I suspect they were indeed seen as harbingers of modernity -- though I think it's noteworthy that they were also coded as essentially looking backward, toward an idealized/romanticized past. Their great achievement (both economically and culturally) is their ability to efface the contradictions in their claims to both tradition and modernity. The shot of Boyd with the British boys of different races is especially striking to me in this regard -- it elides the complex cultural differences in this encounter, in favor of a US-enabled modern global economy. These appearances were also, however, interestingly localized. The shot of Duncan Renaldo with a Pancho-like character is taken with Jose Miguel Agrelot, a popular Puerto Rican comedian and TV star who stepped in as Cisco's sidekick just for the duration of this trip.

It's a wonderful achievement to elevate Hopalong Cassidy and the Cisco Kid from their second-class status in the American entertainment industries by pointing out their wild success in the global markets that developed after World War II. There wasn't a single big-time star or director or producer or studio during the 1950s that would have touched either property with a ten-foot pole. This really is a wonderful example of how the tide turned with television. Now, I hate to get all bibliographic on you, Michael, but I tend to be dubious whenever I see a claim like "they were among the very first global transmedia commercial intertexts." You've hedged a bit with the inclusion of the word "among," but I think you're saying that the were essentially the very first. What would you say to those who would beg to differ by arguing that Hoppy and Cisco merely rested their boots on the shoulders of a true giant -- Buffalo Bill? In the book, Buffalo Bill in Bologna: The Americanization of the World, 1869-1922, historians Robert Rydell and Rob Kroes describe Buffalo Bill's European tours (among other American-made entertainments and amusements of the time) as avatars of American cultural influence as it began to spread around the globe. It's not to diminish Hoppy and Cisco as emerging icons of American cultural influence in postwar global markets -- merely to point out the precedent of Buffalo Bill and other iconic American amusements that had played the role of cultural ambassador/invader when William Boyd was still playing Easterners in movies. I love your tarmac shots, which so effectively encapsulate the emerging postwar marketplace, but there also may be precedents in the PR images of celebrities departing or arriving by other modes of conveyance that once epitomized the modern before they were replaced by the airplane. Buffalo Bill made sure the press was aware when his Wild West Show arrived by steamship or train.

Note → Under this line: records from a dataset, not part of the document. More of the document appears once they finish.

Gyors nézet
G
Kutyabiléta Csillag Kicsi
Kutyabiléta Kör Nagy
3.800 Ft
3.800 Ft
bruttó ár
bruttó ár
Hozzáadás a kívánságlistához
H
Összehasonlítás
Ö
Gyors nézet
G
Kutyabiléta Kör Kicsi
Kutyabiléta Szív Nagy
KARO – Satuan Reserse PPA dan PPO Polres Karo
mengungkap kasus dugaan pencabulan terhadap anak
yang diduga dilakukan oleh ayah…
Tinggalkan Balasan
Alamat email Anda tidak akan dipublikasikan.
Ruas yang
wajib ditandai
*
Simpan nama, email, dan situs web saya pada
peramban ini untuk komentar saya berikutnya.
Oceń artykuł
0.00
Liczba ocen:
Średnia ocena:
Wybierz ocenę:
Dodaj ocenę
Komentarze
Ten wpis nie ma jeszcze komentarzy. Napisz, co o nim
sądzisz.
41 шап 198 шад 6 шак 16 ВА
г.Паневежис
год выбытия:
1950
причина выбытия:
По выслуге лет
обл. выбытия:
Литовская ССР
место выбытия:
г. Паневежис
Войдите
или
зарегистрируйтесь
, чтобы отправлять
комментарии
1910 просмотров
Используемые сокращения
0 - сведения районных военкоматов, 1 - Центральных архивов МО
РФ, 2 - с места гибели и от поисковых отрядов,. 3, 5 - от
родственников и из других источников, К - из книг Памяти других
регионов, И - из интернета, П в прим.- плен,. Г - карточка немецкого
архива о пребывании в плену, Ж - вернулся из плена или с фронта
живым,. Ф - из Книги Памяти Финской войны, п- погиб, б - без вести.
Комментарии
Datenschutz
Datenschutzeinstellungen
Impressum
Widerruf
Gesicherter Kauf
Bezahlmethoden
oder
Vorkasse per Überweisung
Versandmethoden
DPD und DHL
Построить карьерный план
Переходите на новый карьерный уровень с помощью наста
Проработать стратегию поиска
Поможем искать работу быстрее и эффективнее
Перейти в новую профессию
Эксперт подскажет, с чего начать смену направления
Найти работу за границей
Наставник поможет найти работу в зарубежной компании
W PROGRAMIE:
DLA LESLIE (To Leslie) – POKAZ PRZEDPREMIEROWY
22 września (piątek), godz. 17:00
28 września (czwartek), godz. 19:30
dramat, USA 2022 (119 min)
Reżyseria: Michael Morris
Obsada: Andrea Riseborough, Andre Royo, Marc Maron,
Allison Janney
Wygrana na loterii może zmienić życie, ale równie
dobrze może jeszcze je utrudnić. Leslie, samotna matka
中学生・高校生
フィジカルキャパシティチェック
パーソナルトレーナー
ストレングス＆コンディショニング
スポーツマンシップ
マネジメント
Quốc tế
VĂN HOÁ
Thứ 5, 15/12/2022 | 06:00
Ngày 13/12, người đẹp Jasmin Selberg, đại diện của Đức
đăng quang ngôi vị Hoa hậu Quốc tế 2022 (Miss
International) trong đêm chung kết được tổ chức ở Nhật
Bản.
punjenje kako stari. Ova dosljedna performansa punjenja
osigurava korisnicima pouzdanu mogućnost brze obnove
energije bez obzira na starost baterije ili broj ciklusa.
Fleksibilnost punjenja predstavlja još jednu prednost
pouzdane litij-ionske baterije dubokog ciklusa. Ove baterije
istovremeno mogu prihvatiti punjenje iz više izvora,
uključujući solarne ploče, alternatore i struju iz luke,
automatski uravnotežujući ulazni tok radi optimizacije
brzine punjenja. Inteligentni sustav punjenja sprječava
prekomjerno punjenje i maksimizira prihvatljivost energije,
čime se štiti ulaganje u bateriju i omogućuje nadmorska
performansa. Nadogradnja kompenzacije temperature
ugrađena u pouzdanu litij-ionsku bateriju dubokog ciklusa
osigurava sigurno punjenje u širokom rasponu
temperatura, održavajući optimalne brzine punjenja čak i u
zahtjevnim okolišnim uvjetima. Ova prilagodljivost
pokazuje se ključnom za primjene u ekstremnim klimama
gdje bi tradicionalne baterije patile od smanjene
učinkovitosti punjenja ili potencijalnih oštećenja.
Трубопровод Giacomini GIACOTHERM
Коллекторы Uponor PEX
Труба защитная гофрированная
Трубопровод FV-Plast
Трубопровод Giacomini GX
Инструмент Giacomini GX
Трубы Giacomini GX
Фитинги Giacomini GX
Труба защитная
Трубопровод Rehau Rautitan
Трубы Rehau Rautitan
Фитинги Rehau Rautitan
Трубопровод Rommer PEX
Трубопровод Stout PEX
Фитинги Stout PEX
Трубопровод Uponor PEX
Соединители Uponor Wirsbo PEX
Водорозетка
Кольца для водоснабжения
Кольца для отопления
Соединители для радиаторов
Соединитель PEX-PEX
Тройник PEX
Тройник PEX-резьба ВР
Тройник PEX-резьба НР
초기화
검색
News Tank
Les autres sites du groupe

Michael, you’re reminded me of airports as charged locales in media texts and in modernity, writ large. These tarmac photos are so evocative. Chris and Avi have already addressed most of my initial thoughts, but I’ll express my continued amazement at the stubborn persistence of the Western as genre and the Cowboy as icon in the most unlikely of global locales. Do we know who arranged the pairing of The Cisco Kid and Jose Miguel Argelot? It could be that the global expansion of these Hollywood products caused enough concern among the show’s creators and exporters that they felt they needed some “insurance.” The presence of local celebrities like Agrelot might have been supplemental in nature, so as to increase the chances of a positive reception for Cisco, the show, and all the aspects of American media, culture and capital he represented. If so, it would be interesting to know which media entity lacked confidence in The Cisco Kid’s acceptance, its U.S. progenitors or its international partners.